> **YOUR ASSIGNMENT**
Output the line containing "Для бюджетных учреждений (57, 154)" and each line after it through the end of the data, exactly as written, with pictures left out.

[Start of section]

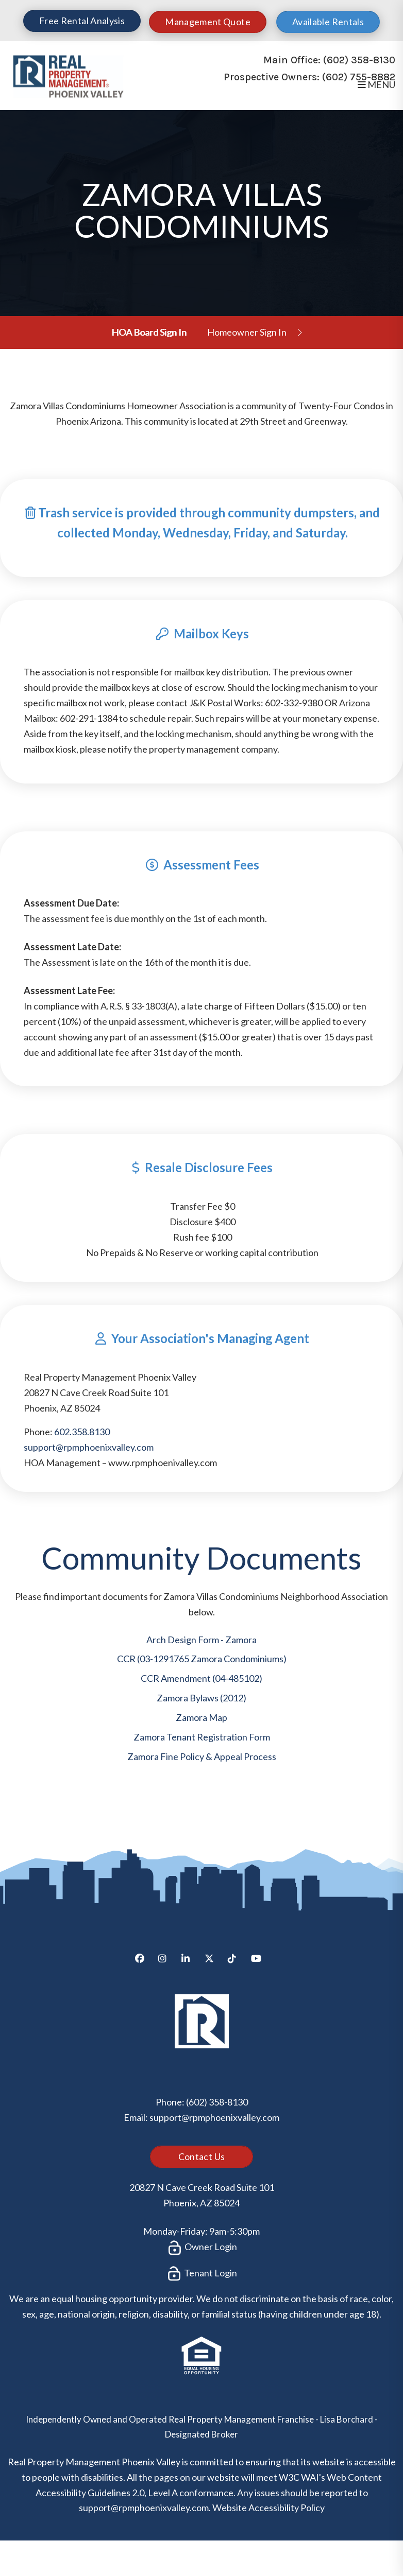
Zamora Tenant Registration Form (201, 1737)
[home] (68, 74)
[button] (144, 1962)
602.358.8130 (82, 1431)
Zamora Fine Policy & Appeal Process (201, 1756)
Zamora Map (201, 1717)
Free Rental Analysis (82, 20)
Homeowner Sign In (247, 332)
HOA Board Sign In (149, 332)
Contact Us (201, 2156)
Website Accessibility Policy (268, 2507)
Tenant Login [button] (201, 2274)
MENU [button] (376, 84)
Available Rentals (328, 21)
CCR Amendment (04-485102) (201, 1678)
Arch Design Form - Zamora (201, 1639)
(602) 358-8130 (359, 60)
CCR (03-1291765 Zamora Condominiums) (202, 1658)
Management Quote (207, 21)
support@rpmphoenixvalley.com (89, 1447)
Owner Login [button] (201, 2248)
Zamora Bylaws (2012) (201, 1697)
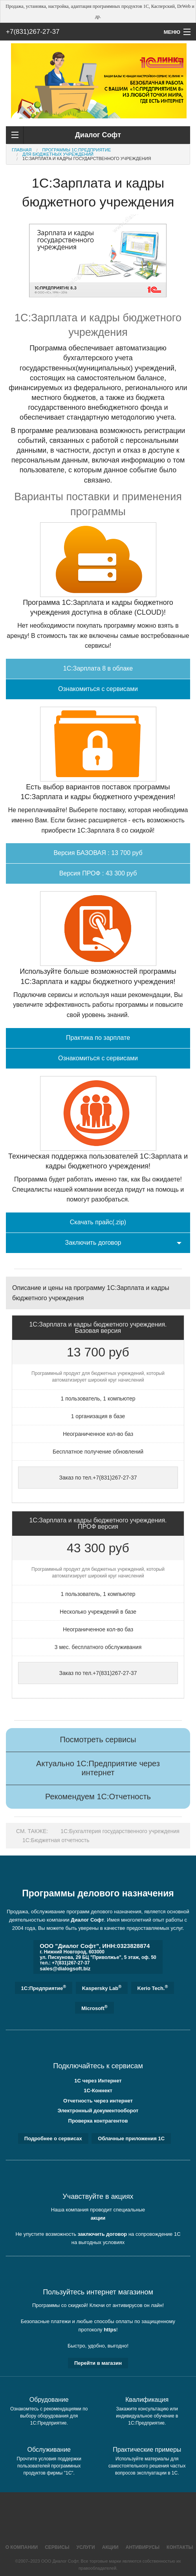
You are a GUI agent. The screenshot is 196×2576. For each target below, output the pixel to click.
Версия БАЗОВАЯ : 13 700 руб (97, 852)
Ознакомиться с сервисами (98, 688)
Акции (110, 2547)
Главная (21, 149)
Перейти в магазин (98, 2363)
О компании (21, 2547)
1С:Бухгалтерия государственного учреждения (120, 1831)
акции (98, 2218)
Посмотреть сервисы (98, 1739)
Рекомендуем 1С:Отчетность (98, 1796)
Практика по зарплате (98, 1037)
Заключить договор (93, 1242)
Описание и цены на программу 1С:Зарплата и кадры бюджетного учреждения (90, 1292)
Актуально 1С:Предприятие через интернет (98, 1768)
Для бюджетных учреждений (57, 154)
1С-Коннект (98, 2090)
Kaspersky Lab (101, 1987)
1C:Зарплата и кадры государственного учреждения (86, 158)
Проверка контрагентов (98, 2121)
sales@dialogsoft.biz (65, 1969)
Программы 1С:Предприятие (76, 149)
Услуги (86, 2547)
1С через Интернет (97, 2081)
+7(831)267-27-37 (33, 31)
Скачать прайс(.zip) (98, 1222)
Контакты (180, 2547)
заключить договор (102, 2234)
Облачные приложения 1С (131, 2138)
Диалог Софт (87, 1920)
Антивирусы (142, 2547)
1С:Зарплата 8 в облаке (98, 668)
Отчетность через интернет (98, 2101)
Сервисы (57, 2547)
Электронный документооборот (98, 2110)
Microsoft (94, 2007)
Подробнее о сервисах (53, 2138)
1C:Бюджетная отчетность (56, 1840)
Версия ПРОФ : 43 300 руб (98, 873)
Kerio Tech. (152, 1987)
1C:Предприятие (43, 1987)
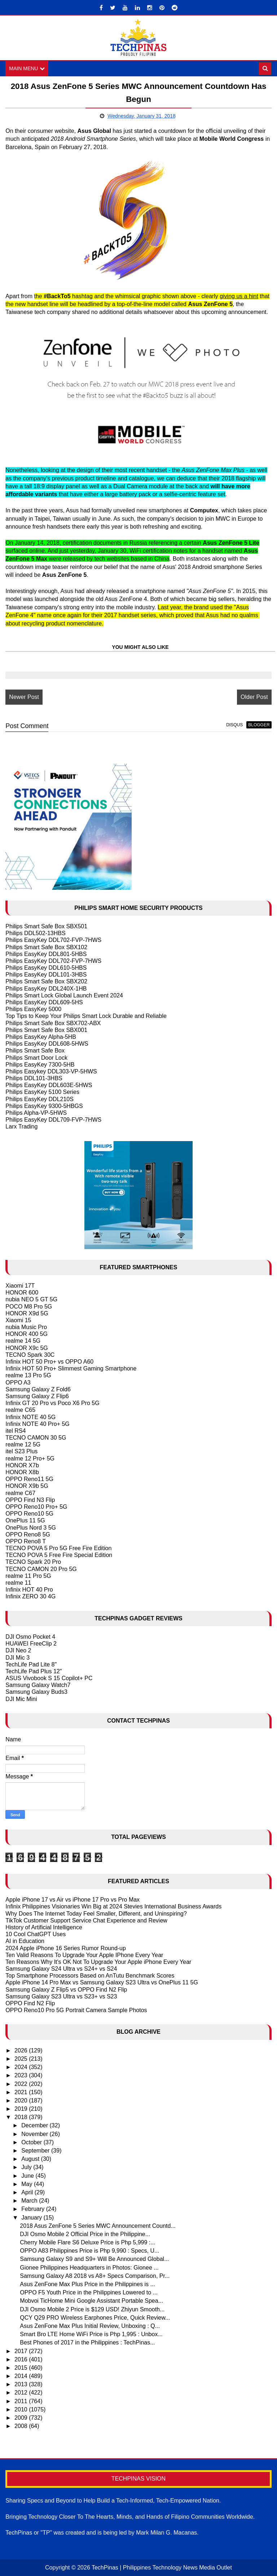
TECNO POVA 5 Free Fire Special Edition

[End of section]

> **SOLUTION TO THIS EXERCISE**
Для бюджетных учреждений (57, 154)
1С-Коннект (98, 2090)
Kaspersky Lab (101, 1987)
1C:Зарплата и кадры государственного учреждения (86, 158)
Проверка контрагентов (98, 2121)
sales@dialogsoft.biz (65, 1969)
Программы 1С:Предприятие (76, 149)
Услуги (86, 2547)
1С через Интернет (97, 2081)
+7(831)267-27-37 (33, 31)
Скачать прайс(.zip) (98, 1222)
Контакты (180, 2547)
заключить договор (102, 2234)
Облачные приложения 1С (131, 2138)
Диалог Софт (87, 1920)
Антивирусы (142, 2547)
1С:Зарплата 8 в облаке (98, 668)
Отчетность через интернет (98, 2101)
Сервисы (57, 2547)
Электронный документооборот (98, 2110)
Microsoft (94, 2007)
Подробнее о сервисах (53, 2138)
1C:Бюджетная отчетность (56, 1840)
Версия ПРОФ : 43 300 руб (98, 873)
Kerio Tech. (152, 1987)
1C:Предприятие (43, 1987)
TECNO POVA 5 Free Fire Special Edition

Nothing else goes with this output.